# Path ambiguity in dataset

> Understanding and resolving ambiguous join paths in datasets

:::tip Knowledge Checkpoint
A grasp of these concepts will help you understand this documentation better:
- [Relationships in Dataset](/docs/datasets/dataset-relationships)
- [with_relationships](/as-code/reference/with_relationships)
:::

## Introduction

When building datasets with multiple models, you may encounter situations where there are multiple possible join paths between two models. This is called path ambiguity, and understanding how Holistics handles it is crucial for building accurate analytics.

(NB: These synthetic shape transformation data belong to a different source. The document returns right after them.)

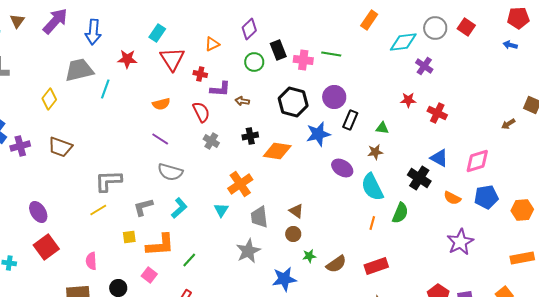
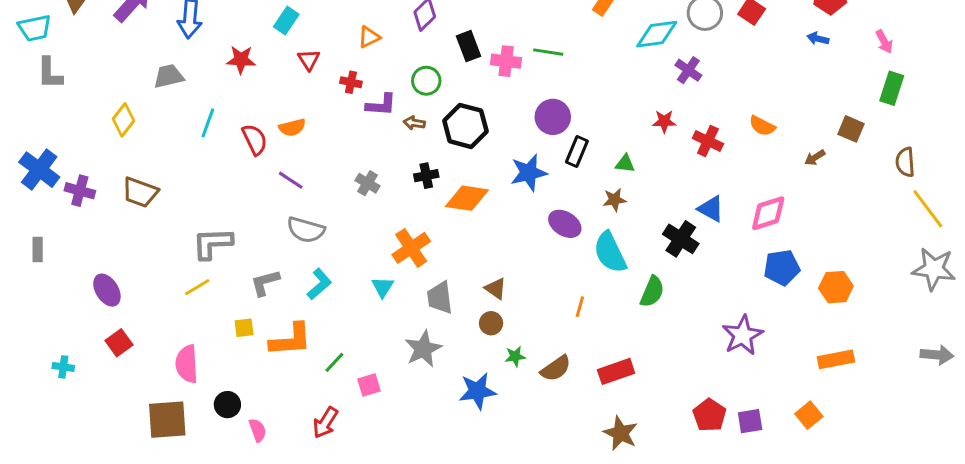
red triangle: (172, 59) -> (309, 60), size x0.6
green circle: (254, 62) -> (426, 81), moved
gray trapezoid: (79, 70) -> (169, 76), size x0.7
cyan line: (105, 89) -> (208, 123), moved
black hexagon: (293, 102) -> (465, 126), moved
red semicircle: (201, 112) -> (255, 139), moved
purple cross: (20, 146) -> (80, 191), turned 30
orange semicircle: (452, 198) -> (762, 126), moved
orange line: (372, 223) -> (580, 307), moved
red square: (46, 247) -> (119, 343), size x0.7
pink semicircle: (91, 261) -> (187, 364), size x1.4
pink square: (149, 275) -> (369, 385), moved, turned 35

For example, let's say you have an e-commerce dataset with the following models and relationships:

```aml title="ecommerce.dataset.aml"
Dataset ecommerce {
  ...
  models: [orders, users, order_items, countries, merchants, products, cities]

  relationships: [
    relationship(orders.user_id > users.id, true),
    relationship(order_items.order_id > orders.id, true),
    relationship(cities.country_code > countries.code, true),
    relationship(users.city_id > cities.id, true),
    relationship(order_items.product_id > products.id, true),
    relationship(products.merchant_id > merchants.id, true),
    relationship(merchants.city_id > cities.id, true)
  ]
}
```

When you set up relationships like this, you'll see ambiguous path indicators in the dataset editor. **This indicator is there to raise awareness, not to block you**, so you can still use the dataset normally. Holistics will automatically resolve the ambiguity for you. 

![](https://media.holistics.io/6117c23c-ambiguous-relationship-indicators.png)

This documentation explains how that resolution works so you can understand which path Holistics chooses and why.

Let's look at a concrete example. Say you want to answer: **"What's the total order quantity by country?"** You'd drag in Country Name from `countries` and Total Order Quantity from `order_items`:

```aml
explore {
  dimensions {
    country_name: countries.name
  }
  measures {
    total_order_quantity: sum(order_items.quantity)
  }
}
```

Here's where ambiguity comes in. There are two valid ways to join from `countries` to `order_items`:

- **Path A:** countries → cities → **users → orders → order_items** (orders by customer country)
- **Path B:** countries → cities → **merchants → products → order_items** (orders by merchant country)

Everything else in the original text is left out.